Motorine 1,51 TL, benzine 1,61 TL zam sonrası akaryakıt istasyonları önünde uzun kuyruklar oluştu.
Yurdum insani işte zam öncesi bir depo benzin, mazot almanın telaşına düştü. Elinden gelen bundan fazlası da değil. Bir depo akaryakıtı eski fiyattan alınca her şey güllük gülistanlık olacak değil ama yine de “ne koparsam kar” diye düşündü. Çözüm mü, çare mi, yok ama daha fazlasına da mecali yetmiyor ya da daha fazlası aklının ucundan bile geçmiyor.
Sadece benzin, mazot kuyrukları oluşmuyor her zam öncesi, marketlerin de hali ortada. Zamsız 5 litre sıvı yağ için de aynı kuyruklar oluşmadı mı? Yangından mal kaçırmıyordu elbet ama son bir hamle işte; başka da elinden bir şey gelmediğini düşünüyor. Oysa akaryakıt zammına 3 gün kontak da kapatabilirdi ama o uzun iş. Çünkü bu memlekette zamlar kanıksanmış bir kere. Zam mı geldi, olur da bir kampanya yaparlarsa kuyruğa girip 3-5 ürün kapmak daha hesaplı geliyor. Çare değil ama ötesine de yanaşmaya niyeti yok.

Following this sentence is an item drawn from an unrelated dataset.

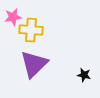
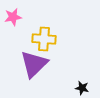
yellow cross: moved 13 px right, 9 px down
black star: moved 2 px left, 13 px down
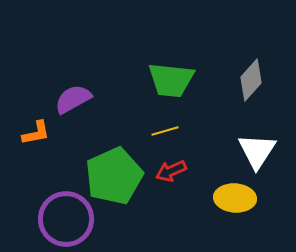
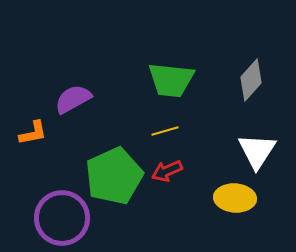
orange L-shape: moved 3 px left
red arrow: moved 4 px left
purple circle: moved 4 px left, 1 px up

Sosyal medyada zamlara tepki vermiş yurdum insanı. Ne güzel işte at bir Tweet bitsin bu iş. Vatandaşlık görevini yapmanın vakarıyla zamlı günlerde yaşamaya devam… Bu memleketin temel sorunlarında biri vatandaşın vatandaşlık haklarından ya bi haber olması ya da vatandaş olmaktan kaynaklı haklarını kullanma konusunda ciddi bir zafiyet, atalet, isteksizlik yaşamasıdır. Yurttaş olma bilinci maalesef toplumumuzda pek yer etmemiş. 5 yılda bir sandığa gitmek dışında vatandaş olduğunu pek anımsamayan yurdum insanının zamlara ilişkin ilk ve son tepkisi zamlar yürürlüğe girmeden bir depo benzin alabilme uğruna kuyruğa girmektir. “Ne koparsan kar” diye düşünme dışında bir atraksiyon yok. Hal böyle olunca da bu ülkede yönetenler açısından en kolay şey zam üstüne zam yapmak oluyor.

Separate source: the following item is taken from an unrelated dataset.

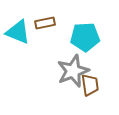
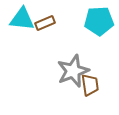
brown rectangle: rotated 12 degrees counterclockwise
cyan triangle: moved 4 px right, 13 px up; rotated 16 degrees counterclockwise
cyan pentagon: moved 14 px right, 16 px up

Zam meselesi biraz da “Papaz Kaçtı” oyununa benzer. En son papaz kimde kaldıysa ki, bu her daim vatandaş olur, oyunun tüm ceremesini de o çeker. Benzine zam geldi ve ardından toplu ulaşıma zam geldi. Nakliye fiyatları zamlandı. Ve işin içine nakliye girdiğinde ise iğneden ipliğe her şeye zam geldi demektir. Pazardaki maydanoz fiyatları da bu zamdan nasibini aldığına göre bilumum temel tüketim maddelerine zam geldi demektir. Yani zam döndü dolaştı en son vatandaşın cebinde patladı. Aracılar için zam en fazla satılan ürün miktarının azalmasıdır. Yoksa kar oranı pek değişmez. Pazardaki tezgah sahibi ürünü komisyoncudan kaçtan alırsa kendi kar oranını üzerine ekler ve pazardaki fiyat etiketini on göre vurur. Yazın 1 TL olan maydanoz kışın 3 TL olmuş ve demeti de ufaldıkça ufalmış. Pazarcı maydanoz 1 TL olsa da 3 TL olsa da kendi karından ödün vermiyor. Dolayısıyla burada olan yine vatandaşa oluyor ve 1 TL’ye aldığı maydanozun yarısını 3 TL’ye alıyor. Oysa vatandaşın maaşına gelen zam en kabadayısından yüzde 50, aldığı ürünlerin fiyatları ise en az 2 katına çıkmış durumda.